2) Speaking of shopping locally and H-E-B, they have the freaking best tortillas ever. They even have a machine to make them (“El Machino” in Chevy’s parlance) that keeps the kiddos entertained whilst Momma visits the wine tasting station. Yes, I really am enjoying my local grocery store. And I get their tortillas almost every week, hot off the press, and it really is a challenge to keep the family from eating the whole bag before dinner is on the table.

So I intentionally look for dinner dishes that will give me an excuse to buy these flattened globs of white flour & fat. Yum O.

3) Most importantly, this all came about because I had a pork shoulder to use up from the wonderful Jolie Vue farms. Since moving to Houston not quite two years ago, I haven’t had much luck finding a CSA for veggies that I love. They’re all either too expensive (I was super spoiled in California by the cheap produce), don’t deliver close enough to me, don’t have enough variety (see: spoiled by California), or some even use pesticides, which is SO last century.

But, I had the fantastic fortune to meet Honi Boudreaux (gotta love those Bayou City names!), a genuine force of nature herself, at a talk I gave last summer at t’afia restaurant (where I also got to visit with the amazing Monica Pope, a true believer in the Slow Food cause). Later I asked the Boudreaux’s (Boudreauxes?) to come and talk at my church for my series on Slow Food: Slow Worship.

Our piggies rooting in their personal pecan forest

In the midst of all this, I got super excited about their farm and signed up for home meat delivery, which is an incredible bargain at $220 per delivery but unfortunately I can only afford to do it every second or third month (which is fine, because there’s enough meat in there – and we eat meat infrequently enough – that it lasts that long).
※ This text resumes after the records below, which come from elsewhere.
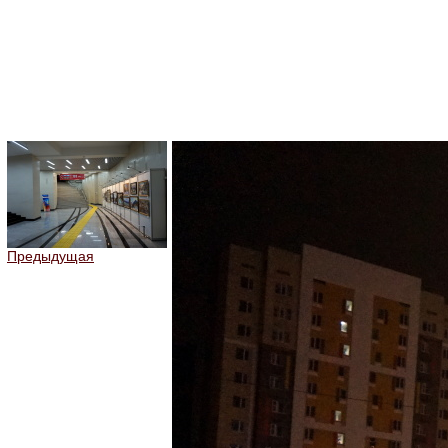
Предыдущая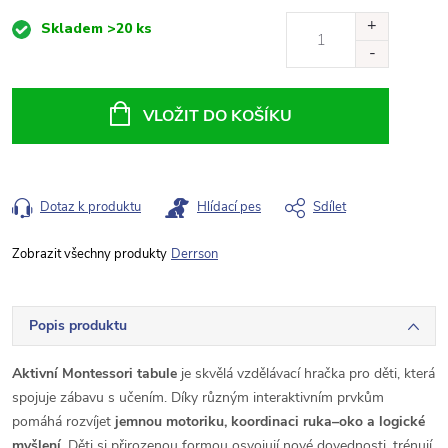
Měrná
Skladem
>20 ks
cena:
VLOŽIT DO KOŠÍKU
Dotaz k produktu
Hlídací pes
Sdílet
Derrson
Popis produktu
Aktivní Montessori tabule
je skvělá vzdělávací hračka pro děti, která
spojuje zábavu s učením. Díky různým interaktivním prvkům
pomáhá rozvíjet
jemnou motoriku, koordinaci ruka–oko a logické
myšlení
. Děti si přirozenou formou osvojují nové dovednosti, trénují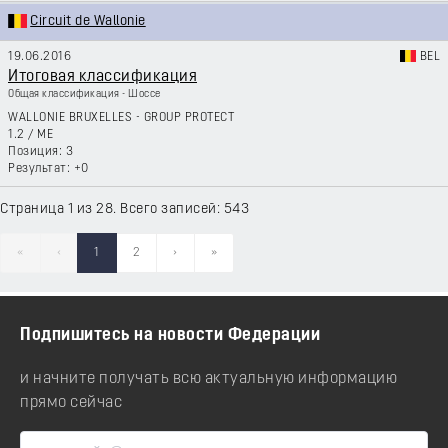
Circuit de Wallonie
19.06.2016
BEL
Итоговая классификация
Общая классификация - Шоссе
WALLONIE BRUXELLES - GROUP PROTECT
1.2
/
ME
3
+0
Страница 1 из 28. Всего записей: 543
«
‹
1
2
›
»
Подпишитесь на новости Федерации
и начните получать всю актуальную информацию
прямо сейчас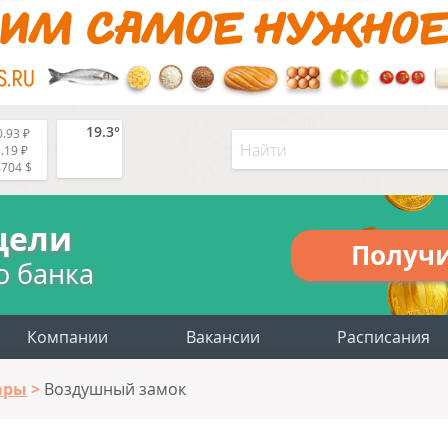
19.3°
.93 ₽
.19 ₽
4704 $
цели
Получ
о банка
Компании
Вакансии
Расписания
ары
Воздушный замок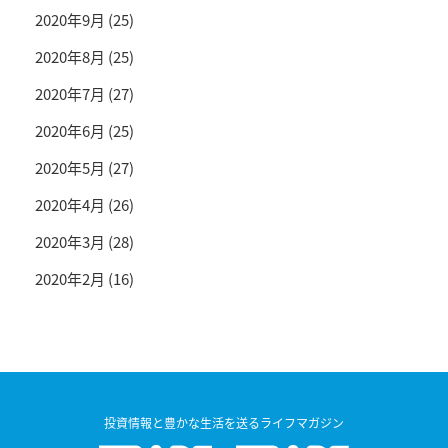
2020年9月
(25)
2020年8月
(25)
2020年7月
(27)
2020年6月
(25)
2020年5月
(27)
2020年4月
(26)
2020年3月
(28)
2020年2月
(16)
投資情報と豊かな生活を送るライフマガジン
This is, by the way, exactly what I want to encourage all of you to do: eat locally-sourced meat from a rancher or farmer whom you know personally, who will let you visit the farm and meet the animals, who treats them with respect and honor as God’s creatures, and who uses a “glass house” butcher. No funny business in this meat. It’s so much more expensive, and it’s worth every penny. When I can’t afford to eat meat like this, I simply don’t eat meat.

OK this is getting long…my point is that like with a veggie CSA (“Iron Chef Veggie Box” we call it around here), a meat CSA loads you up with all these weird cuts you wouldn’t normally cook, or bother purchasing. At least we wouldn’t.

So in the last few weeks I’ve made a brisket (divine) and now this shoulder which will become carnitas (sort of…not fried). We had a pork belly the first month. Those things go for like 60 bucks a pound in NYC! It was out of this world braised in an agave glaze. AND we got to render the lard and wound up with cracklins (which I put in mac and cheese…OMG).

Anyway we have been really thrilled with getting local meat and I really can’t stress enough how much more delicious it is than the supermarket junk. It’s becoming impossible for me to eat white pork anymore (did you know pork isn’t actually “the other white meat”? That was made up by pork producers to convince consumers to believe the lie that pork isn’t red; a pig will only have white meat when it’s been kept out of the sun). Forested pigs like ours have a beautiful marbled ruby or garnet color to their meat, and the taste is truly beyond compare.

So now that I’m salivating (and I have like four more hours to wait, dang it!) I’d better stop writing about this shoulder. BUT I will ask a favor from any foodie readers out there: we have a NECK of all things (it’s either pork or beef, I honestly can’t tell and it’s not labeled) and also a huge blob of pork fat to use up. Any ideas???